A woman named Nancy Kerlin Barnett was buried alongside others near the area in 1831. The other people’s remains were allegedly moved during the early 1900s when the county built a road in that vicinity.

According to WISH, Barnett’s grandson guarded her grave with a shotgun to prevent city officials from moving it. Instead, the county road was built around her grave. By today’s standards, the road doesn’t meet modern specifications and is considered to be unsafe.

County officials excavated the burial site in May to widen the road and preserve the corpses. But a plethora of hair-raising questions were asked after discovering seven sets of bones instead of just one.  

“As it stands right now, it looks at least in the immediate area, by where we feel like where the Nancy Kerlin Barnett grave was, nothing was removed,” said Schmidt.

Some are asking if the other bodies were ever moved in the first place.

“I feel like if we didn’t follow that all the way through, then we’ve really done an injustice to not only the family, but to the grave site,” said Johnson County Commissioner Brian Baird.

The researchers hope to learn if the corpses belong to the Barnett family, as well as how things like diet, age and daily life affected people back then.

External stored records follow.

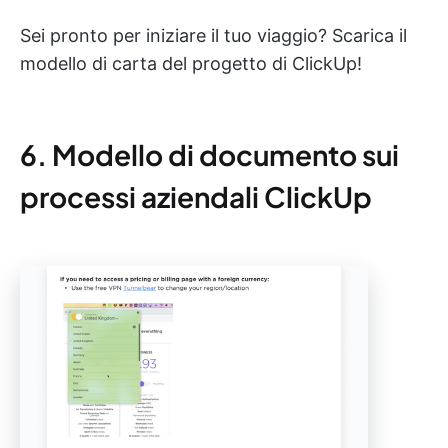
Sei pronto per iniziare il tuo viaggio? Scarica il
modello di carta del progetto di ClickUp!
6. Modello di documento sui
processi aziendali ClickUp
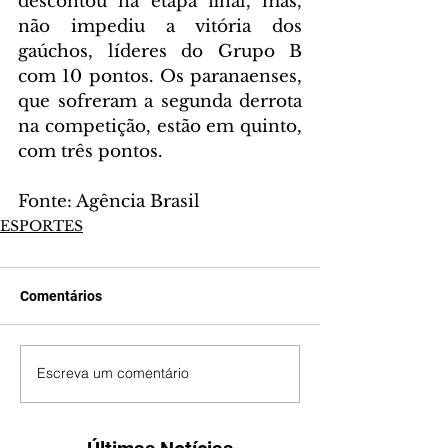
descontou na etapa final, mas, 
não impediu a vitória dos 
gaúchos, líderes do Grupo B 
com 10 pontos. Os paranaenses, 
que sofreram a segunda derrota 
na competição, estão em quinto, 
com três pontos.
Fonte: Agência Brasil
ESPORTES
Comentários
Escreva um comentário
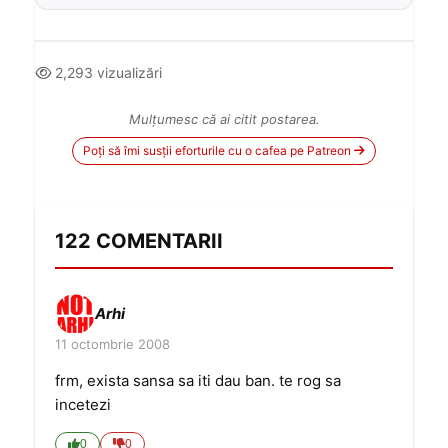
2,293 vizualizări
Mulțumesc că ai citit postarea.
Poți să îmi susții eforturile cu o cafea pe Patreon
122 COMENTARII
Arhi
11 octombrie 2008
frm, exista sansa sa iti dau ban. te rog sa
incetezi
0
0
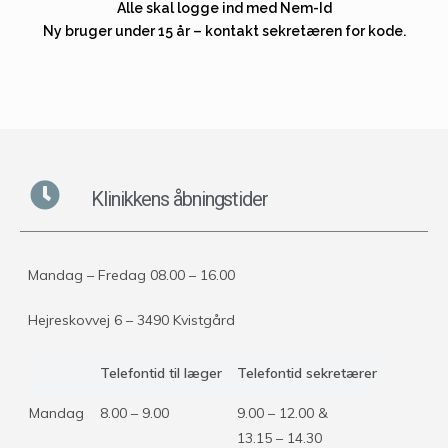
Alle skal logge ind med Nem-Id
Ny bruger under 15 år – kontakt sekretæren for kode.
Klinikkens åbningstider
Mandag – Fredag 08.00 – 16.00
Hejreskovvej 6 – 3490 Kvistgård
Telefontid til læger
Telefontid sekretærer
Mandag
8.00 – 9.00
9.00 – 12.00 &
13.15 – 14.30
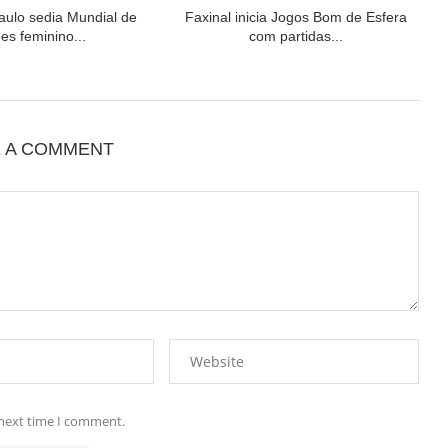
aulo sedia Mundial de
Faxinal inicia Jogos Bom de Esfera
es feminino...
com partidas...
E A COMMENT
 next time I comment.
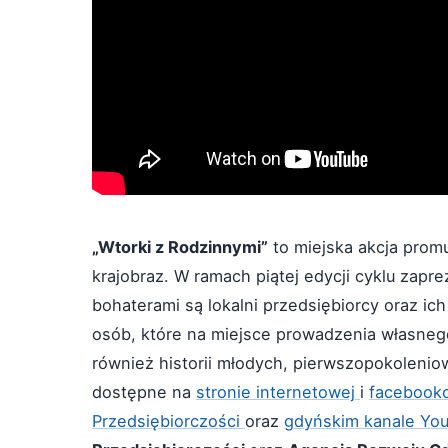
„Wtorki z Rodzinnymi”
to miejska akcja promu
krajobraz. W ramach piątej edycji cyklu zapr
bohaterami są lokalni przedsiębiorcy oraz ic
osób, które na miejsce prowadzenia własnego
również historii młodych, pierwszopokolenio
dostępne na
stronie internetowej
i
facebooko
Przedsiębiorczości
oraz
gdyńskim kanale Yo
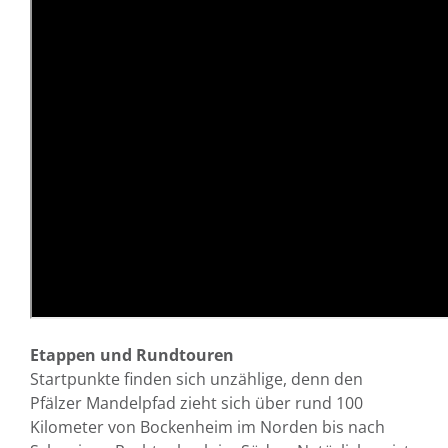
Etappen und Rundtouren
Startpunkte finden sich unzählige, denn den
Pfälzer Mandelpfad zieht sich über rund 100
Kilometer von Bockenheim im Norden bis nach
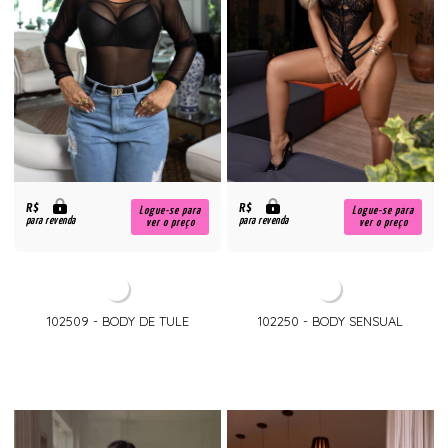
R$
R$
Logue-se para
Logue-se para
para revenda
para revenda
ver o preço
ver o preço
102509 - BODY DE TULE
102250 - BODY SENSUAL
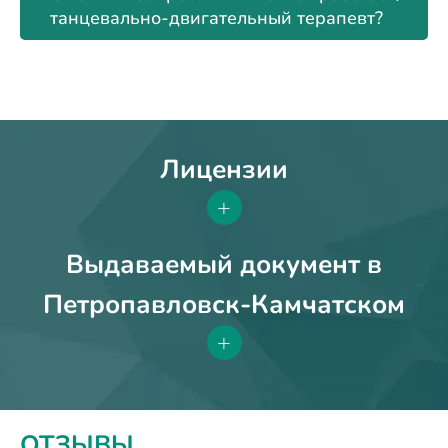
танцевально-двигательный терапевт?
Лицензии
+
Выдаваемый документ в
Петропавловск-Камчатском
+
ОТЗЫВЫ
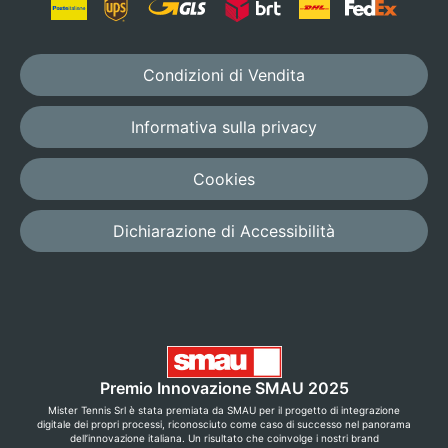
Condizioni di Vendita
Informativa sulla privacy
Cookies
Dichiarazione di Accessibilità
Premio Innovazione SMAU 2025
Mister Tennis Srl è stata premiata da SMAU per il progetto di integrazione
digitale dei propri processi, riconosciuto come caso di successo nel panorama
dell’innovazione italiana. Un risultato che coinvolge i nostri brand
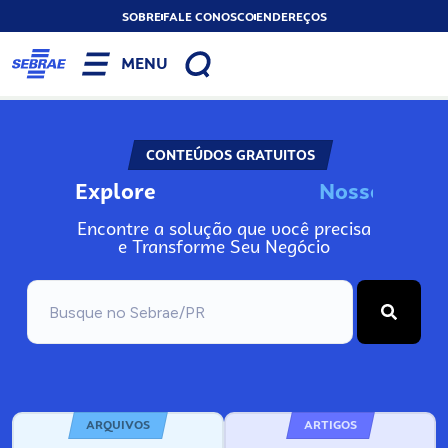
SOBRE
FALE CONOSCO
ENDEREÇOS
MENU
CONTEÚDOS GRATUITOS
Explore
N
o
s
s
o
s
I
n
f
o
Encontre a solução que você precisa
e Transforme Seu Negócio
ARQUIVOS
ARTIGOS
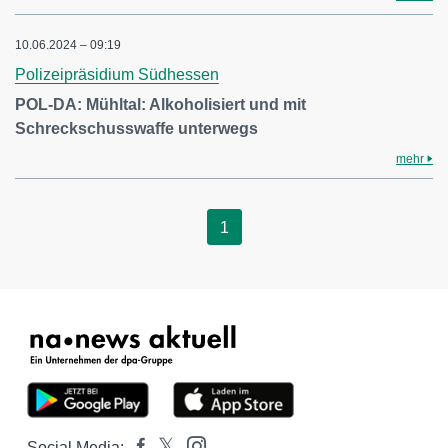
10.06.2024 – 09:19
Polizeipräsidium Südhessen
POL-DA: Mühltal: Alkoholisiert und mit
Schreckschusswaffe unterwegs
mehr
1
Social Media:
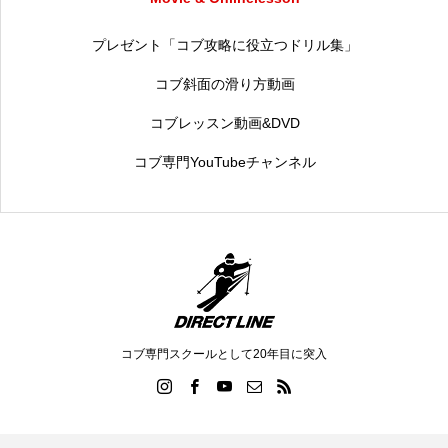
プレゼント「コブ攻略に役立つドリル集」
コブ斜面の滑り方動画
コブレッスン動画&DVD
コブ専門YouTubeチャンネル
コブ専門スクールとして20年目に突入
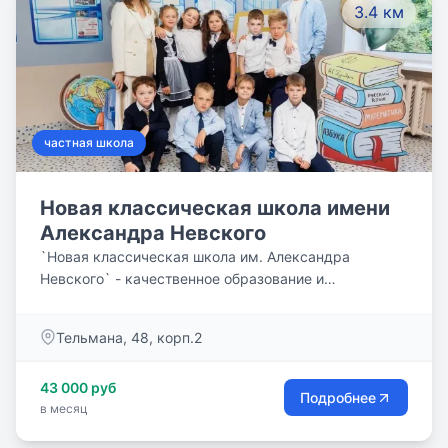
3.4 км
частная школа
Новая классическая школа имени
Александра Невского
`Новая классическая школа им. Александра
Невского` - качественное образование и
комфортное обучение. Наши преподаватели
применяют современные образовательные
Тельмана, 48, корп.2
методики, отвечающие актуальным интересам и
особенностям детского развития. Основы работы
43 000 руб
нашей команды- поддержка, взаимопонимание,
Подробнее
в месяц
воспитание, забота и индивидуальный подход к
детям.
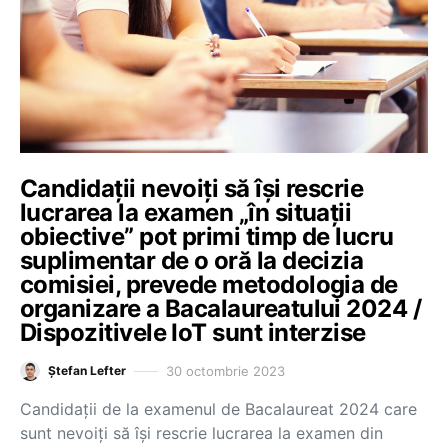
Candidații nevoiți să își rescrie
lucrarea la examen „în situații
obiective” pot primi timp de lucru
suplimentar de o oră la decizia
comisiei, prevede metodologia de
organizare a Bacalaureatului 2024 /
Dispozitivele IoT sunt interzise
30 octombrie 2023
Ștefan Lefter
Candidații de la examenul de Bacalaureat 2024 care
sunt nevoiți să își rescrie lucrarea la examen din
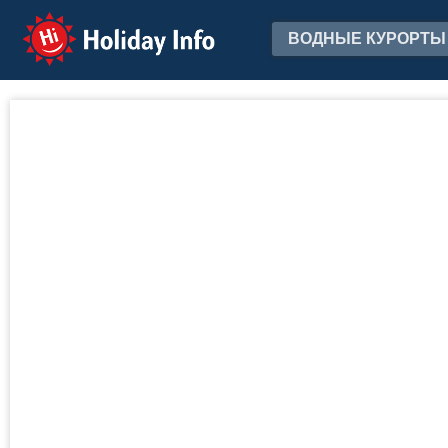
Holiday Info
ВОДНЫЕ КУРОРТЫ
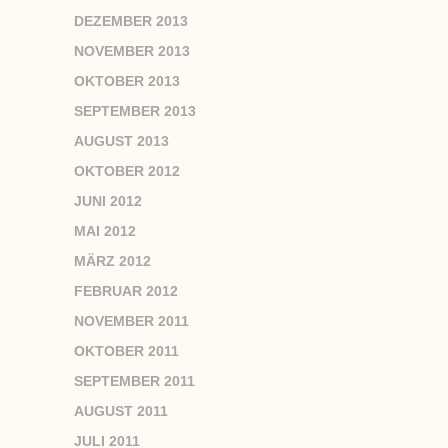
DEZEMBER 2013
NOVEMBER 2013
OKTOBER 2013
SEPTEMBER 2013
AUGUST 2013
OKTOBER 2012
JUNI 2012
MAI 2012
MÄRZ 2012
FEBRUAR 2012
NOVEMBER 2011
OKTOBER 2011
SEPTEMBER 2011
AUGUST 2011
JULI 2011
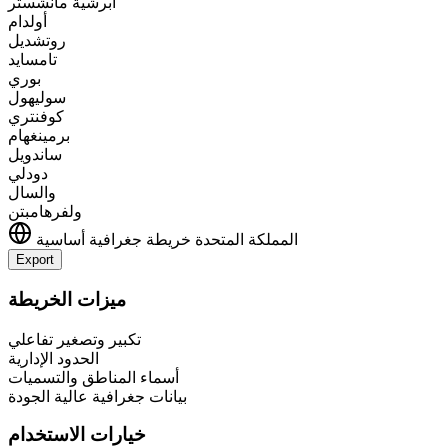
أبرشية مانشستر
أولدام
روتشديل
تامسايد
بوري
سوليهول
كوفنتري
برمينغهام
ساندويل
دودلي
والسال
ولفرهامبتن
المملكة المتحدة
خريطة جغرافية أساسية
Export
Leaflet
|
©
OpenStreetMap
contributors
+
ميزات الخريطة
−
تكبير وتصغير تفاعلي
الحدود الإدارية
أسماء المناطق والتسميات
بيانات جغرافية عالية الجودة
خيارات الاستخدام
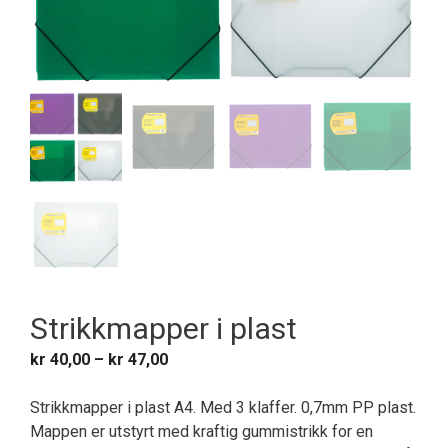
Strikkmapper i plast
Prisområde:
kr
40,00
–
kr
47,00
kr 40,00
til
Strikkmapper i plast A4. Med 3 klaffer. 0,7mm PP plast.
kr 47,00
Mappen er utstyrt med kraftig gummistrikk for en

“It has a unique opportunity to perhaps link together living people with ancient people,” said Schmidt.

Schmidt believes that the site had been excavated and the remains reburied in the past and that at least one set of remains had been scattered.

All the remains will be placed in caskets and reburied in the same place.

“My hope is that going forward it will be viewed as a Barnett-family cemetery in the middle of a street,” Schmidt told IndyStar. “It really is a family plot.”